Eleven years ago, I published this post. Summarizing the key points:
SAS is a leader in analytic software. The company is privately held. Founder and CEO Jim Goodnight owns a controlling interest.
Goodnight is 82 years old. His children aren’t engaged in the business. That means SAS faces a dual transition of management and ownership.
SAS flirted with an IPO in 2001. Since then, Goodnight has declined generous acquisition offers, ostensibly because he thought the company was worth more than prospective buyers offered to pay.
Goodnight behaves like he does not want to sell. That’s his right. He built the company and can do whatever he wants with it. He’s neither the first nor the last founder to hang on too long.
Then and now, Goodnight has four options:
Donate his equity to a charitable trust, similar to the Hershey Foundation. That will preserve the company as he built it, for better or worse.
Sell the company to its employees.
Sell the company to a corporate buyer.
Sell the company to private equity investors.
Options two, three, and four expose the company to a restructuring. An employee-led buyout requires financing; lenders don’t care about rock collections and goat farms unless they produce revenue. The same is true for corporate buyers or P/E firms.
It is unlikely that public companies like Microsoft or SAP would consider buying SAS unless the company restructures before the transaction. Public companies don’t want to buy headaches.
Microsoft does not need a rock collection. They already have Microsoft Research.
What about an IPO? Eleven years ago, I did not think an IPO was a viable option for SAS. Wall Street values topline growth, not profitability. Companies that lack a credible growth story do not survive as public companies. Just ask Alteryx or TIBCO.
Today, SAS is even less attractive as a public company. In 2013, it could boast a steady 10% annual revenue growth—not a unicorn, but respectable. Since then? Flat as a pancake.
Meanwhile, the industry grew by double digits.
The numbers may be even worse. SAS used to report an exact revenue figure each year, but recently, the company has avoided clear disclosures. SAS says it “continues to record more than $3 billion in annual sales” and recorded 8% sales growth in 2023, but with the disclaimer that metrics “include amounts and percentages determined on a management reporting basis, which may differ from GAAP reporting.”
The S-1 will be lit af.
Wall Street isn’t begging for zero-growth companies, and it doesn’t care about profitability. Just ask Snowflake. Equity investors want capital gains, not dividends. Profitable slow-growth companies finance through private equity or debt, not the public stock market. It’s all about tax efficiency.
Three years ago, in July 2021, SAS announced a plan to “get IPO ready” for an IPO in 2024. This was right after SAS rejected an acquisition offer from Broadcom. Last fall, Goodnight announced that the IPO was postponed to 2025 “to take care of some housekeeping.”
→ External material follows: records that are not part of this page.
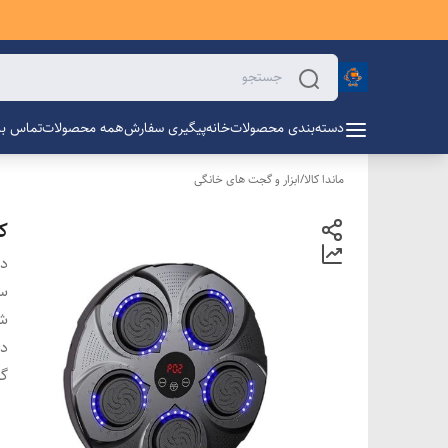
دسته‌بندی محصولات
خانه
پیگیری سفارش
همه محصولات
تماس با 
ماندا کالا
/
ابزار و گجت های خانگی
ک
دس
سا
ش
د
گا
Recently, Goodnight said the company still isn’t ready.
I chuckled when I read this. I’ve worked for three companies that completed an IPO, and none took three years to prepare. SAS has had years to prepare. A former SAS top executive tells me he bet a case of champagne that the IPO will never happen. It’s a great talking point, but I don’t think he can find anyone who will take the other side of the bet.